In the course of this wonderful week, there was sent to me, from the Soho Bureau, a Swiss girl with as many references as a Colonial Dame has grandfathers. Even so, and despite the inconvenient husband, I might not have dismissed Louise,—it was so pleasant to live in an atmosphere of superlatives and ail. It was she who settled the matter with some vague story of a partnership in a restaurant and work waiting for her there. Perhaps we should have parted with an affectation of indifference had not J. unexpectedly interfered. Husbands have a trick of pretending superiority to details of housekeeping until you have had all the bother, and then upsetting everything by their interference. She had given us the sort of time we hadn't had since the old days in Provence, he argued; her smile alone was worth double the money agreed upon; therefore, double the money was the least I could in decency offer her. His logic was irreproachable, but housekeeping on such principles would end in domestic bankruptcy. However, Louise got the money, and my reward was her face when she thanked me—she made giving sheer self-indulgence—and the risotto which, in the shock of gratitude, she insisted upon coming the next day to cook for us.
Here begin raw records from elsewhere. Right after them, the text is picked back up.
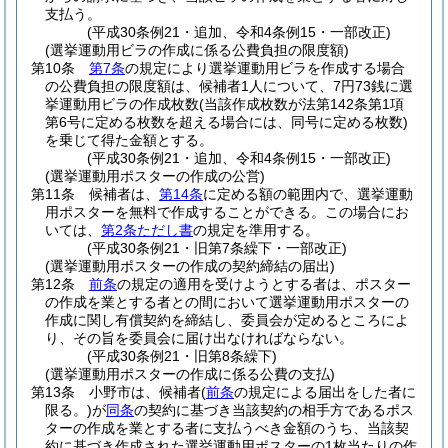
支払う。
(平成30条例21・追加、令和4条例15・一部改正)
(選挙運動用ビラの作成に係る公費負担の限度額)
第10条
第7条
の規定により選挙運動用ビラを作成する場合
の公費負担の限度額は、候補者1人について、7円73銭に選
挙運動用ビラの作成枚数
(当該作成枚数が法第142条第1項
第6号に定める枚数を超える場合には、同号に定める枚数)
を乗じて得た金額とする。
(平成30条例21・追加、令和4条例15・一部改正)
(選挙運動用ポスターの作成の公営)
第11条
候補者は、
第14条
に定める額の範囲内で、選挙運動
用ポスターを無料で作成することができる。
この場合にお
いては、
第2条ただし書
の規定を準用する。
(平成30条例21・旧第7条繰下・一部改正)
(選挙運動用ポスターの作成の契約締結の届出)
第12条
前条
の規定の適用を受けようとする者は、ポスター
の作成を業とする者との間において選挙運動用ポスターの
作成に関し有償契約を締結し、委員会が定めるところによ
り、その旨を委員会に届け出なければならない。
(平成30条例21・旧第8条繰下)
(選挙運動用ポスターの作成に係る公費の支払)
第13条
小野市は、候補者
(
前条
の規定による届出をした者に
限る。)
が
同条
の契約に基づき当該契約の相手方であるポス
ターの作成を業とする者に支払うべき金額のうち、当該契
約に基づき作成された選挙運動用ポスターの1枚当たりの作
But, in the end, J.'s indiscretion cost me dear. As Louise was determined to magnify all our geese, not merely into swans, but into the most superb, the most magnificent swans, the few extra shillings had multiplied so miraculously by the time their fame reached the Quartier, that Madame of the Bureau saw in me a special Providence appointed to relieve her financial difficulties, and hurried to claim an immediate loan. Then, her claim being disregarded, she wrote to call my attention to the passing of the days and the miserable pettiness of the sum demanded, and to assure me of her consideration the most perfect. She got to be an intolerable nuisance before I heard the last of her.

We had not realized the delight of having Louise to take care of us, until she was replaced by the Swiss girl, who was industrious, sober, well-trained, with all the stolidity and surliness of her people, and as colourless as a self-respecting servant ought to be. I was immensely relieved when, after a fortnight, she found the work too much for her. It was just as she was on the point of going that Louise reappeared, her face still white with powder, the sham diamonds still glittering in her ears, but somehow changed, I could not quite make out how. She had come, she explained to present me with a ring of pearls and opals and of surpassing beauty, at the moment pawned for a mere trifle,—here was the ticket; I had but to pay, add a smaller trifle for interest and commission, and it was mine. As I never have worn rings I did not care to begin the habit by gambling in pawn tickets, much though I should have liked to oblige Louise. Her emotion when I refused seemed so out of proportion, and yet was so unmistakably genuine, that it bewildered me.